EXJUSTICE commented 5 years ago

Thank you very much mate. Can I inquire about a question from the course? I wanted to understand more about the way they implement recommendation systems.

Linking someone elses github below with the ex8 file

https://github.com/tjaskula/Coursera/blob/master/Machine%20Learning/Week%209/machine-learning-ex8/ex8.pdf

on page 12, you'll see the implementation for the cost function of Xgrad(i, :). Problem is , I don't follow where we use the sum. There's a sum in the theoretical equation, but at the bottom of the page, the code implementation makes no note of it. I understand that we are dealing with matrices, at the end we produce a row vector (instead of a scalar value), but I'm not sure what we are "summing" here.

Even the theoretical implementation, which is expanded to a column vector of dJ/dx(i) at the top of the page, does not have any sums there. What exactly are we then summing?

chrismbryant commented 5 years ago

I believe that the sum is over j (the index which tells you which element in the row is being referred to), for all elements where r = 1. The notation in the derivatives equation at the top of that page is the non-vectorized version of a matrix multiplication. The code implementation at the bottom of that page implies a matrix multiplication without needing to refer to the j index.

This duality between vectorized notation and index notation is the same as in the following definition of a dot product: (uv) = Σj (uj · vj).

EXJUSTICE commented 5 years ago

Thank you Chris,

Is there a term for this duality? I need to read up more on this and the matrix multiplication summation, definitely still.my weakness. I do remember that dot products have a cosine function between the two vectors, that's disregarded here?

I want to use a more concrete example here if you don't mind.

Assume a x(i, :) vector of size 1x4, and a theta matrix of 4x4. The resultant product would be a 1x4 vector, where each column would be the sum of product of the row vector multiplied by the column vector correct? Then we repeat for all rows of x.
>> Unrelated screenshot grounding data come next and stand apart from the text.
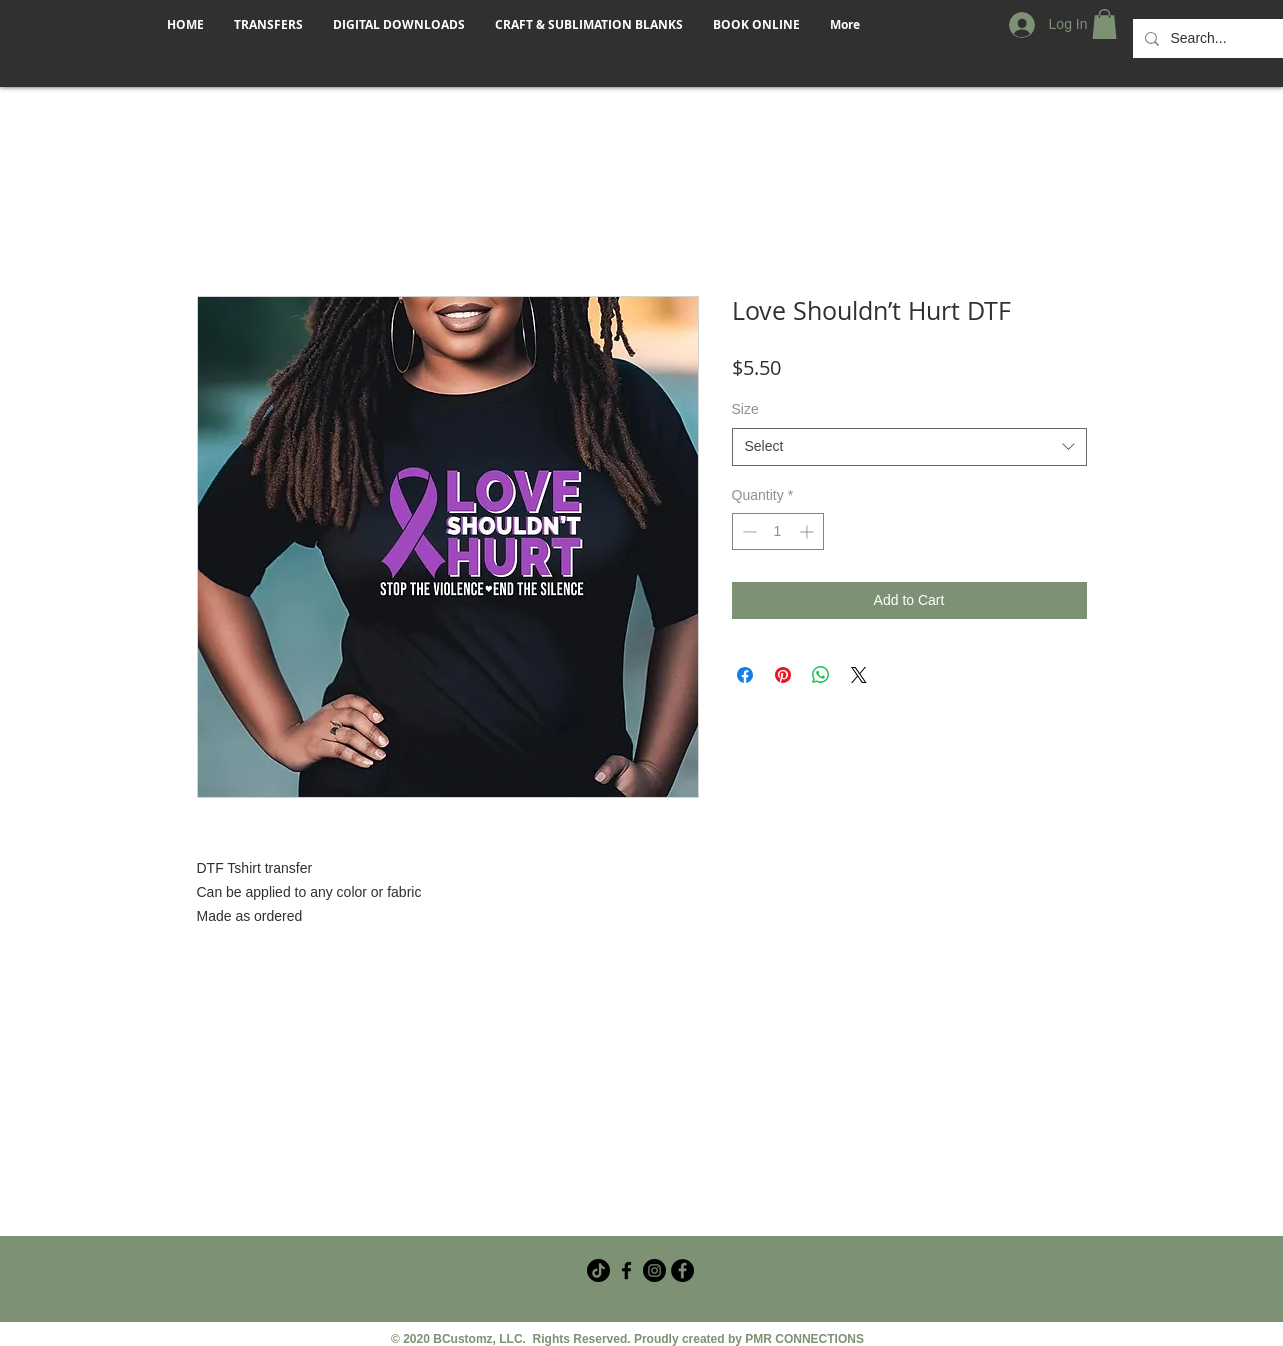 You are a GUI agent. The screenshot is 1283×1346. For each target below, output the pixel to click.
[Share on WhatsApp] (821, 675)
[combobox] (909, 447)
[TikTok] (598, 1270)
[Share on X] (859, 675)
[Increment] (808, 531)
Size (745, 409)
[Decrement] (747, 531)
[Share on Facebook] (745, 675)
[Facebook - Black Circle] (682, 1270)
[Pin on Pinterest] (783, 675)
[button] (1104, 24)
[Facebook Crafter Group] (626, 1270)
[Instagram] (654, 1270)
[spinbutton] (778, 531) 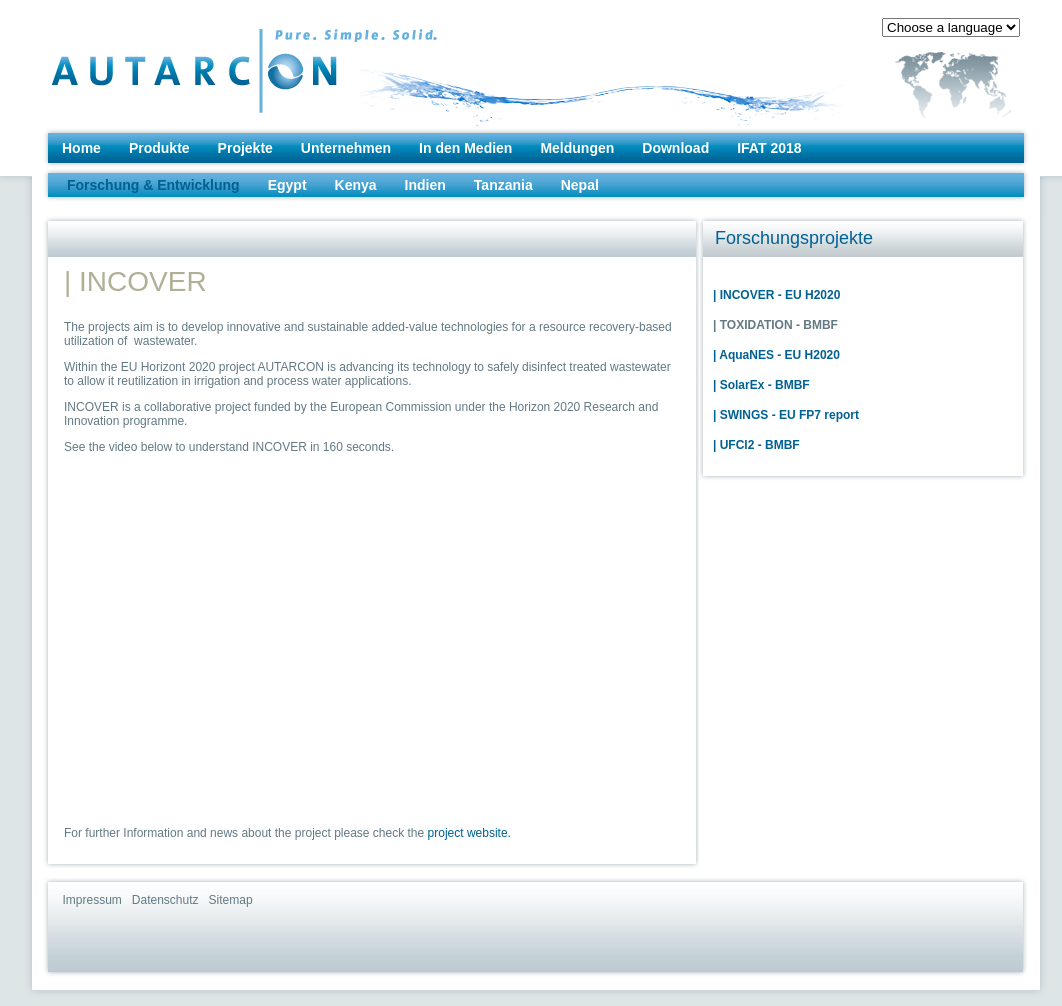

How would you express this in a mathematics expression?

-------- Original Message -------- Subject: Re: [chrismbryant/backpropagation] A small question regarding accumulation (#4) From: Christopher Bryant To: chrismbryant/backpropagation CC: "Xu, Yijie" ,Author

I believe that the sum is over j (the index which tells you which element in the row is being referred to), for all elements where r = 1. The notation in the derivatives equation at the top of that page is the non-vectorized version of a matrix multiplication. The code implementation at the bottom of that page implies a matrix multiplication without needing to refer to the j index.

This duality between vectorized notation and index notation is the same as in the following definition of a dot product: (u • v) = Σj (uj · vj).